1AirCav69. FDR issued Executive Order 9279 which immediately halted enlistments for draft-aged men. Prior to that action, men were flocking to recruiting stations. The problem was that by doing so they were able to select their branch of service. The War Department, meanwhile, wanted to control fully who went where. Consequently, a few days short of the 1st anniversary of Pearl Harbor, enlistments ended. Only those 17 and those over 37 and not yet 45.
Whoops. “Only those 17 and those over 37 and not yet 45 were permitted to voluntarily enter the service.”
2/17 Air Cav, I didn’t have a clue about that. Well, that explains something to me. Thanks for the history lesson.
Honor and Courage
@10AirCav69
“Draftee’s got paid the same as RA’s. “We would have had to pay more people” doesn’t make any sense. Again, if they are NOT coming in voluntarily, how else do you get the amount of men you need?”
Of course they did. Free labor means a slack tide lowers all ships.
How do you get the men you need? Again — like everything else — pay them more.

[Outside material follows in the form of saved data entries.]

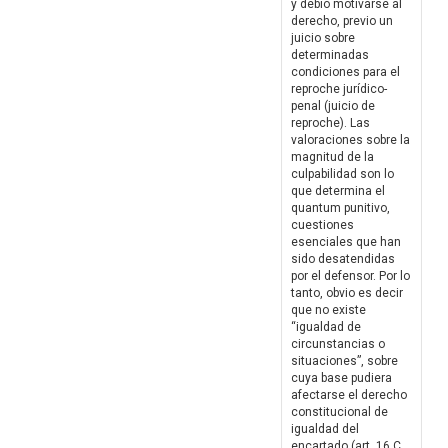
y debió motivarse al
derecho, previo un
juicio sobre
determinadas
condiciones para el
reproche jurídico-
penal (juicio de
reproche). Las
valoraciones sobre la
magnitud de la
culpabilidad son lo
que determina el
quantum punitivo,
cuestiones
esenciales que han
sido desatendidas
por el defensor. Por lo
tanto, obvio es decir
que no existe
“igualdad de
circunstancias o
situaciones”, sobre
cuya base pudiera
afectarse el derecho
constitucional de
igualdad del
encartado (art. 16 C.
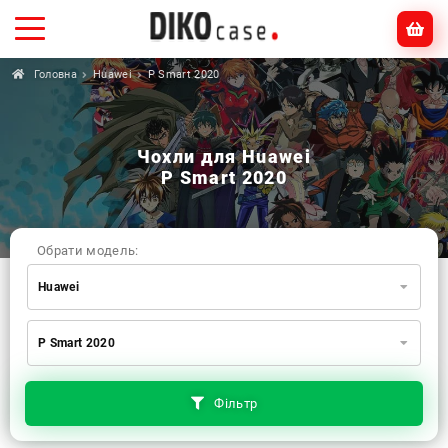
Головна
Huawei
P Smart 2020
Чохли для Huawei
P Smart 2020
Обрати модель:
Huawei
Xiaomi
Samsung
Apple
P Smart 2020
Huawei
Oppo
Realme
TECNO
ZTE
OnePlus
Google
Doogee
Фільтр
Infinix
Sony
Motorola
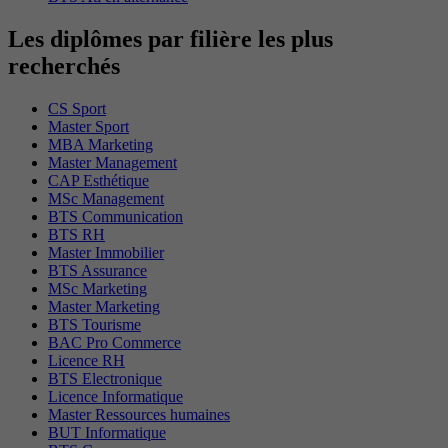
Les diplômes par filière les plus
recherchés
CS Sport
Master Sport
MBA Marketing
Master Management
CAP Esthétique
MSc Management
BTS Communication
BTS RH
Master Immobilier
BTS Assurance
MSc Marketing
Master Marketing
BTS Tourisme
BAC Pro Commerce
Licence RH
BTS Electronique
Licence Informatique
Master Ressources humaines
BUT Informatique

The entire body work of Freeman, Oi, etc. — any everyone since — was that (1) compared to an AVF, conscription resulted in lower salaries (akin to an implicit tax over 50%) for draftees and (at the very least) for their contemporary enlisted and junior officers; and (2) paying a market wage for the risks soldiers take would be sufficient to meet recruitment needs (or at least strategic needs). The canard about reducing costs– in fact, explicitly trotted out by contemporary draftnicks who haven’t the faintest clue about economics [*cough* Tom Ricks *cough*] — is demonstrably wrong: Yes, in effect taxing a small group of healthy young men probably helps the DoD’s budget vs. an AVF; the overall costs, however, are greater.
The biggest reason for not enacting a draft is that the military doesn’t want it, doesn’t need it and won’t benefit from it.
All those pushing the draft are not doing it for reasons of military neccessity, but from a standpoint of social engineering, as if bringing back the draft will somehow magically transport us back to a different time in American history.
Conscription is great if you need cannon fodder. For modern armies that require trained professional soldiers, not so much.
The reason for the forced halt in volunteering for service in WW2 was to prevent economic, industrial and research drain.
It was recognized that keeping the industrial and research engines churning at full capacity were going to be every bit as much a necessity for victory as the military manpower.
The USMC, of course, constantly “gamed the system” and kept up a fair stream of volunteer enlistees through various shenanigans, and, also of course, pissed off the other services while doing so. I, somewhat, suspect that pissing off the other services was the primary motivation.
I was part of the 2nd ID Western Corridor 92-93, and I envied the ROK Army’s discipline methods, they used, ands still do wall-to-wall counseling, something the sniveling liberals have had tossed out. No, I’m not at all in favor of pounding “Joe’s” arse for any and every mess-up, but it would come in handy in dealing with blatant insubordination!
@14. Yeah, I figured. It wasn’t all that long ago that I learned about it. For the progeny of WWII Veterans, it explains why so many of their fathers, grandfathers, or great-grandfathers did not enlist.
lol they should boot those people out of the country.
Not willing to preserve the country basically makes you and obsolete leach.
#20 – Boot them out so they can end up in Germany, Netherlands or even US collecting welfare and living a better life huh? Sounds like a reward.